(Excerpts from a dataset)
┌────────
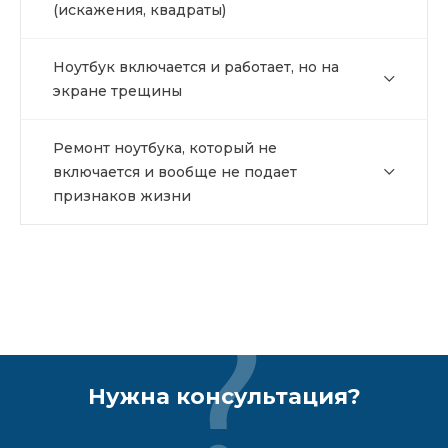
(искажения, квадраты)
Ноутбук включается и работает, но на
экране трещины
Ремонт ноутбука, который не
включается и вообще не подает
признаков жизни
Нужна консультация?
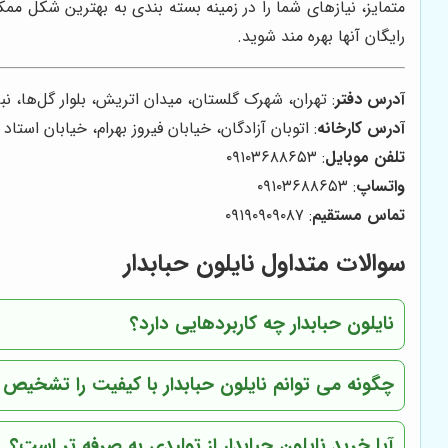
متمایز، نیازهای شما را در زمینه بسته بندی به بهترین شکل ممکن
رایگان آنها بهره مند شوید.
آدرس دفتر
: تهران، شهرک گلستان، میدان اتریش، بلوار گل‌ها، نبش بنفشه ۴، پلا
آدرس کارخانه
: اتوبان آزادگان، خیابان فیروز بهرام، خیابان استاد 
تلفن موبایل
: ۰۹۱۰۳۶۸۸۶۵۳
واتساپ
: ۰۹۱۰۳۶۸۸۶۵۳
تماس مستقیم
: ۰۹۱۹۰۹۰۹۰۸۷
سوالات متداول نایلون حبابدار
نایلون حبابدار چه کاربردهایی دارد؟
چگونه می توانم نایلون حبابدار با کیفیت را تشخیص
آیا خرید نایلون حبابدار از تولیدی به صرفه تر است؟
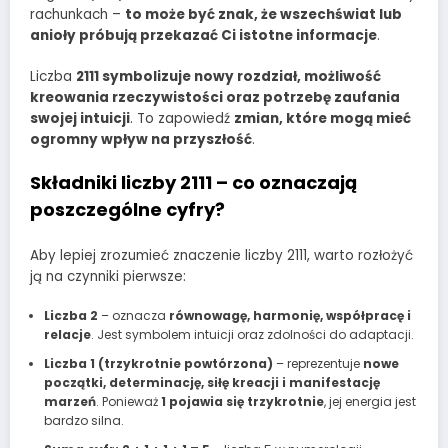
rachunkach –
to może być znak, że wszechświat lub
anioły próbują przekazać Ci istotne informacje
.
Liczba
2111 symbolizuje nowy rozdział, możliwość
kreowania rzeczywistości oraz potrzebę zaufania
swojej intuicji
. To zapowiedź
zmian, które mogą mieć
ogromny wpływ na przyszłość
.
Składniki liczby 2111 – co oznaczają
poszczególne cyfry?
Aby lepiej zrozumieć znaczenie liczby 2111, warto rozłożyć
ją na czynniki pierwsze:
Liczba 2
– oznacza
równowagę, harmonię, współpracę i
relacje
. Jest symbolem intuicji oraz zdolności do adaptacji.
Liczba 1 (trzykrotnie powtórzona)
– reprezentuje
nowe
początki, determinację, siłę kreacji i manifestację
marzeń
. Ponieważ
1 pojawia się trzykrotnie
, jej energia jest
bardzo silna.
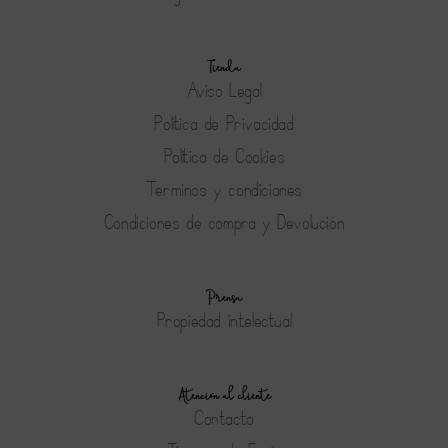
Tienda
Aviso Legal
Política de Privacidad
Política de Cookies
Terminos y condiciones
Condiciones de compra y Devolución
Prensa
Propiedad intelectual
Atención al cliente
Contacto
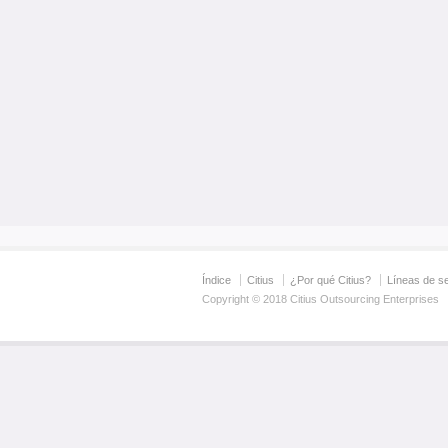
Índice
Citius
¿Por qué Citius?
Líneas de se
Copyright © 2018 Citius Outsourcing Enterprises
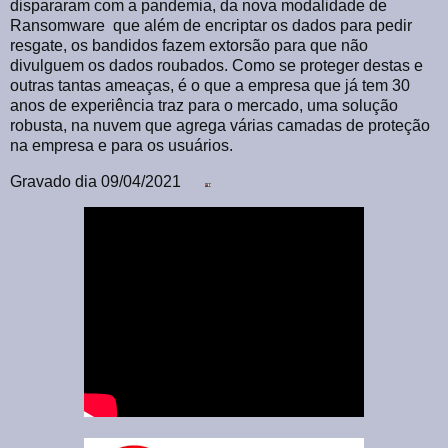
dispararam com a pandemia, da nova modalidade de
Ransomware que além de encriptar os dados para pedir
resgate, os bandidos fazem extorsão para que não
divulguem os dados roubados. Como se proteger destas e
outras tantas ameaças, é o que a empresa que já tem 30
anos de experiência traz para o mercado, uma solução
robusta, na nuvem que agrega várias camadas de proteção
na empresa e para os usuários.
Gravado dia 09/04/2021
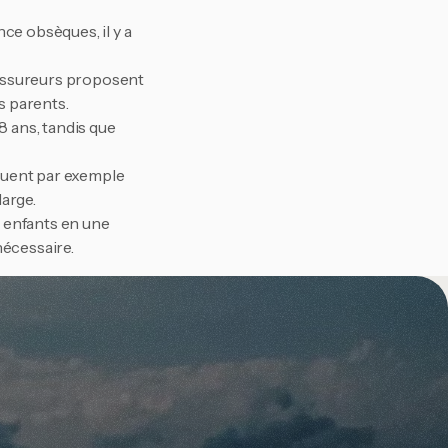
e obsèques, il y a 
assureurs proposent 
s parents.
8 ans, tandis que 
luent par exemple 
large.
 enfants en une 
écessaire.
.be?
ix. C'est là 
ous avons 
rouver la meilleure 
 ce à quoi vous 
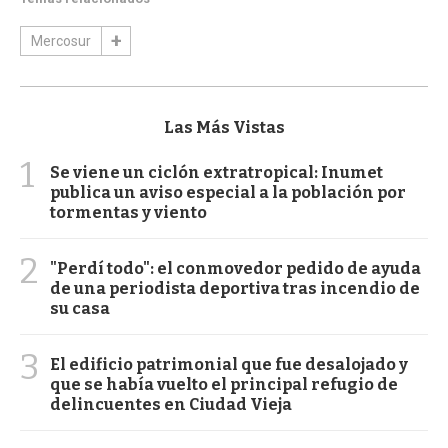
Mercosur
Las Más Vistas
1
Se viene un ciclón extratropical: Inumet
publica un aviso especial a la población por
tormentas y viento
2
"Perdí todo": el conmovedor pedido de ayuda
de una periodista deportiva tras incendio de
su casa
3
El edificio patrimonial que fue desalojado y
que se había vuelto el principal refugio de
delincuentes en Ciudad Vieja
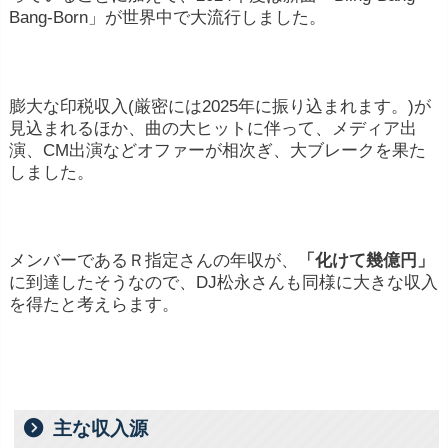
Bang‐Born」が世界中で大流行しました。
膨大な印税収入(厳密には2025年に振り込まれます。)が
見込まれるほか、曲の大ヒットに伴って、メディア出
演、CM出演などオファーが相次ぎ、大ブレークを果た
しました。
メンバーであるＲ指定さんの年収が、
「化けて幾億円」
に到達したそうなので、DJ松永さんも同様に大きな収入
を得たと考えらます。
主な収入源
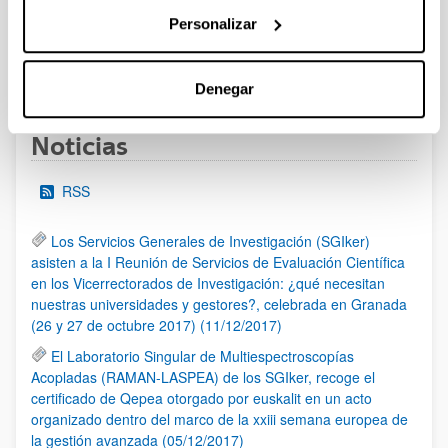
al 30/07/2026 (ambos incluídos)
Personalizar
1
2
3
...
95
Página
Página
Página
Páginas intermedias Use TAB 
Página
Denegar
Noticias
RSS
Los Servicios Generales de Investigación (SGIker)
asisten a la I Reunión de Servicios de Evaluación Científica
en los Vicerrectorados de Investigación: ¿qué necesitan
nuestras universidades y gestores?, celebrada en Granada
(26 y 27 de octubre 2017) (11/12/2017)
El Laboratorio Singular de Multiespectroscopías
Acopladas (RAMAN-LASPEA) de los SGIker, recoge el
certificado de Qepea otorgado por euskalit en un acto
organizado dentro del marco de la xxiii semana europea de
la gestión avanzada (05/12/2017)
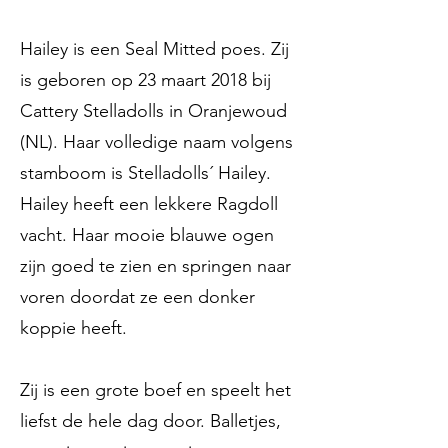
Hailey is een Seal Mitted poes. Zij
is geboren op 23 maart 2018 bij
Cattery Stelladolls in Oranjewoud
(NL). Haar volledige naam volgens
stamboom is Stelladolls´ Hailey.
Hailey heeft een lekkere Ragdoll
vacht. Haar mooie blauwe ogen
zijn goed te zien en springen naar
voren doordat ze een donker
koppie heeft.
Zij is een grote boef en speelt het
liefst de hele dag door. Balletjes,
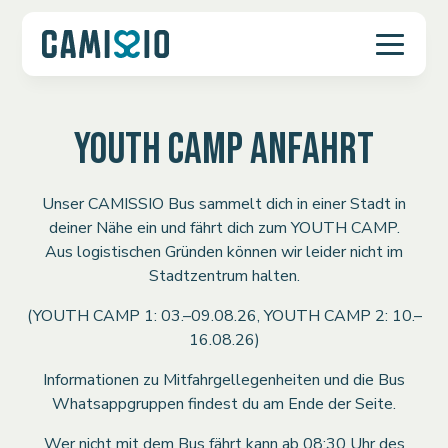
YOUTH CAMP ANFAHRT
Unser CAMISSIO Bus sammelt dich in einer Stadt in
deiner Nähe ein und fährt dich zum YOUTH CAMP.
Aus logistischen Gründen können wir leider nicht im
Stadtzentrum halten.
(YOUTH CAMP 1: 03.–09.08.26, YOUTH CAMP 2: 10.–
16.08.26)
Informationen zu Mitfahrgellegenheiten und die Bus
Whatsappgruppen findest du am Ende der Seite.
Wer nicht mit dem Bus fährt kann ab 08:30 Uhr des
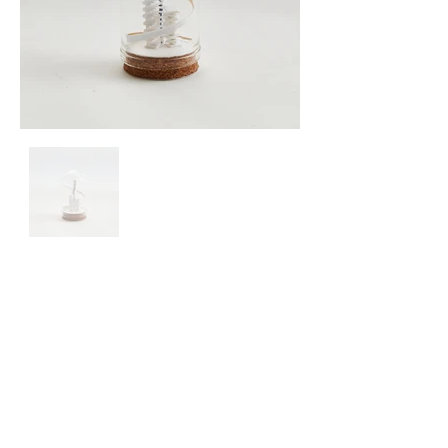
Newsletter
Site © 2025 par Marie Gobert
Mentions légales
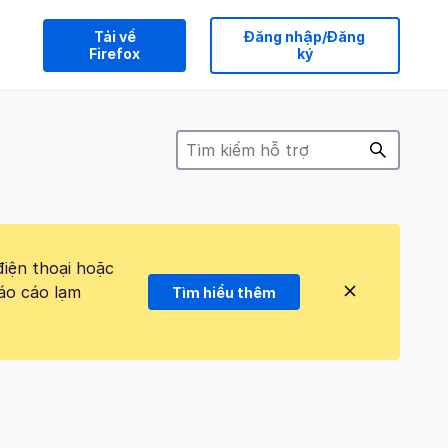
Tải về
Đăng nhập/Đăng
Firefox
ký
điện thoại hoặc
áo cáo lạm
Tìm hiểu thêm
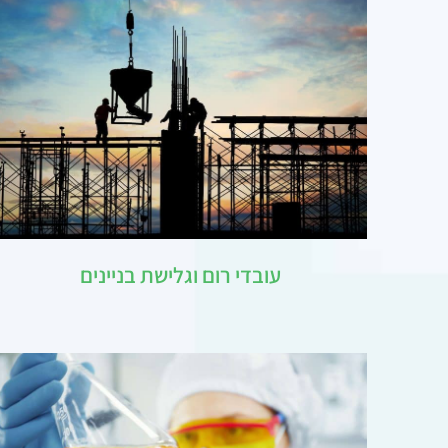
עובדי רום וגלישת בניינים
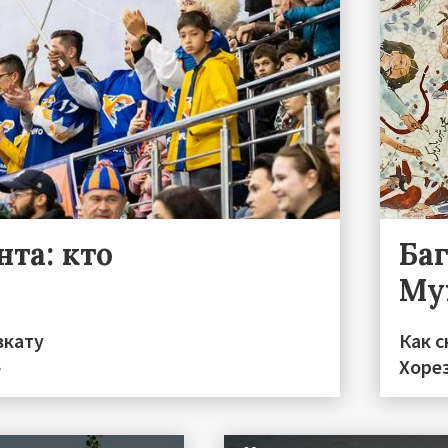
та: кто
Ба
Му
вкату
Как с
»
Хоре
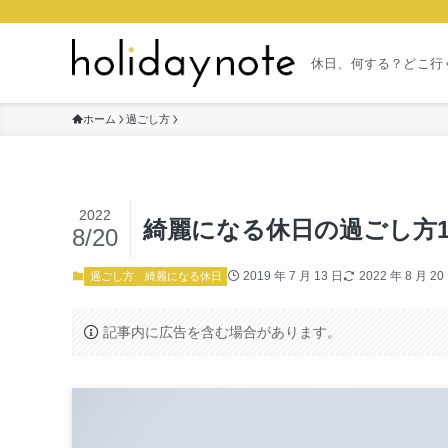
休日、何する？どこ行
ホーム
過ごし方
2022
綺麗になる休日の過ごし方
8/20
2019 年 7 月 13 日
2022 年 8 月 20
過ごし方
綺麗になる休日
記事内に広告を含む場合があります。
└────────
Exercise requirements:
Hand back the records above exactly, leaving out every picture.

Answer section:
(искажения, квадраты)
Ноутбук включается и работает, но на
экране трещины
Ремонт ноутбука, который не
включается и вообще не подает
признаков жизни
Нужна консультация?
متمایز، نیازهای شما را در زمینه بسته بندی به بهترین شکل ممکن
رایگان آنها بهره مند شوید.
آدرس دفتر
: تهران، شهرک گلستان، میدان اتریش، بلوار گل‌ها، نبش بنفشه ۴، پلا
آدرس کارخانه
: اتوبان آزادگان، خیابان فیروز بهرام، خیابان استاد 
تلفن موبایل
: ۰۹۱۰۳۶۸۸۶۵۳
واتساپ
: ۰۹۱۰۳۶۸۸۶۵۳
تماس مستقیم
: ۰۹۱۹۰۹۰۹۰۸۷
سوالات متداول نایلون حبابدار
نایلون حبابدار چه کاربردهایی دارد؟
چگونه می توانم نایلون حبابدار با کیفیت را تشخیص
آیا خرید نایلون حبابدار از تولیدی به صرفه تر است؟
rachunkach –
to może być znak, że wszechświat lub
anioły próbują przekazać Ci istotne informacje
.
Liczba
2111 symbolizuje nowy rozdział, możliwość
kreowania rzeczywistości oraz potrzebę zaufania
swojej intuicji
. To zapowiedź
zmian, które mogą mieć
ogromny wpływ na przyszłość
.
Składniki liczby 2111 – co oznaczają
poszczególne cyfry?
Aby lepiej zrozumieć znaczenie liczby 2111, warto rozłożyć
ją na czynniki pierwsze:
Liczba 2
– oznacza
równowagę, harmonię, współpracę i
relacje
. Jest symbolem intuicji oraz zdolności do adaptacji.
Liczba 1 (trzykrotnie powtórzona)
– reprezentuje
nowe
początki, determinację, siłę kreacji i manifestację
marzeń
. Ponieważ
1 pojawia się trzykrotnie
, jej energia jest
bardzo silna.
Tienda
Aviso Legal
Política de Privacidad
Política de Cookies
Terminos y condiciones
Condiciones de compra y Devolución
Prensa
Propiedad intelectual
Atención al cliente
Contacto
Índice
Citius
¿Por qué Citius?
Líneas de se
Copyright © 2018 Citius Outsourcing Enterprises
dispararam com a pandemia, da nova modalidade de
Ransomware que além de encriptar os dados para pedir
resgate, os bandidos fazem extorsão para que não
divulguem os dados roubados. Como se proteger destas e
outras tantas ameaças, é o que a empresa que já tem 30
anos de experiência traz para o mercado, uma solução
robusta, na nuvem que agrega várias camadas de proteção
na empresa e para os usuários.
Gravado dia 09/04/2021
e obsèques, il y a 
assureurs proposent 
s parents.
8 ans, tandis que 
luent par exemple 
large.
 enfants en une 
écessaire.
.be?
ix. C'est là 
ous avons 
rouver la meilleure 
 ce à quoi vous 
Mercosur
Las Más Vistas
1
Se viene un ciclón extratropical: Inumet
publica un aviso especial a la población por
tormentas y viento
2
"Perdí todo": el conmovedor pedido de ayuda
de una periodista deportiva tras incendio de
su casa
3
El edificio patrimonial que fue desalojado y
que se había vuelto el principal refugio de
delincuentes en Ciudad Vieja
Bang‐Born」が世界中で大流行しました。
膨大な印税収入(厳密には2025年に振り込まれます。)が
見込まれるほか、曲の大ヒットに伴って、メディア出
演、CM出演などオファーが相次ぎ、大ブレークを果た
しました。
メンバーであるＲ指定さんの年収が、
「化けて幾億円」
に到達したそうなので、DJ松永さんも同様に大きな収入
を得たと考えらます。
主な収入源
al 30/07/2026 (ambos incluídos)
Personalizar
1
2
3
...
95
Página
Página
Página
Páginas intermedias Use TAB 
Página
Denegar
Noticias
RSS
Los Servicios Generales de Investigación (SGIker)
asisten a la I Reunión de Servicios de Evaluación Científica
en los Vicerrectorados de Investigación: ¿qué necesitan
nuestras universidades y gestores?, celebrada en Granada
(26 y 27 de octubre 2017) (11/12/2017)
El Laboratorio Singular de Multiespectroscopías
Acopladas (RAMAN-LASPEA) de los SGIker, recoge el
certificado de Qepea otorgado por euskalit en un acto
organizado dentro del marco de la xxiii semana europea de
la gestión avanzada (05/12/2017)
Hailey is een Seal Mitted poes. Zij
is geboren op 23 maart 2018 bij
Cattery Stelladolls in Oranjewoud
(NL). Haar volledige naam volgens
stamboom is Stelladolls´ Hailey.
Hailey heeft een lekkere Ragdoll
vacht. Haar mooie blauwe ogen
zijn goed te zien en springen naar
voren doordat ze een donker
koppie heeft.
Zij is een grote boef en speelt het
liefst de hele dag door. Balletjes,
YOUTH CAMP ANFAHRT
Unser CAMISSIO Bus sammelt dich in einer Stadt in
deiner Nähe ein und fährt dich zum YOUTH CAMP.
Aus logistischen Gründen können wir leider nicht im
Stadtzentrum halten.
(YOUTH CAMP 1: 03.–09.08.26, YOUTH CAMP 2: 10.–
16.08.26)
Informationen zu Mitfahrgellegenheiten und die Bus
Whatsappgruppen findest du am Ende der Seite.
Wer nicht mit dem Bus fährt kann ab 08:30 Uhr des
Newsletter
Site © 2025 par Marie Gobert
Mentions légales
Tải về
Đăng nhập/Đăng
Firefox
ký
điện thoại hoặc
áo cáo lạm
Tìm hiểu thêm
עובדי רום וגלישת בניינים
та: кто
Ба
Му
вкату
Как с
»
Хоре
休日、何する？どこ行
ホーム
過ごし方
2022
綺麗になる休日の過ごし方
8/20
2019 年 7 月 13 日
2022 年 8 月 20
過ごし方
綺麗になる休日
記事内に広告を含む場合があります。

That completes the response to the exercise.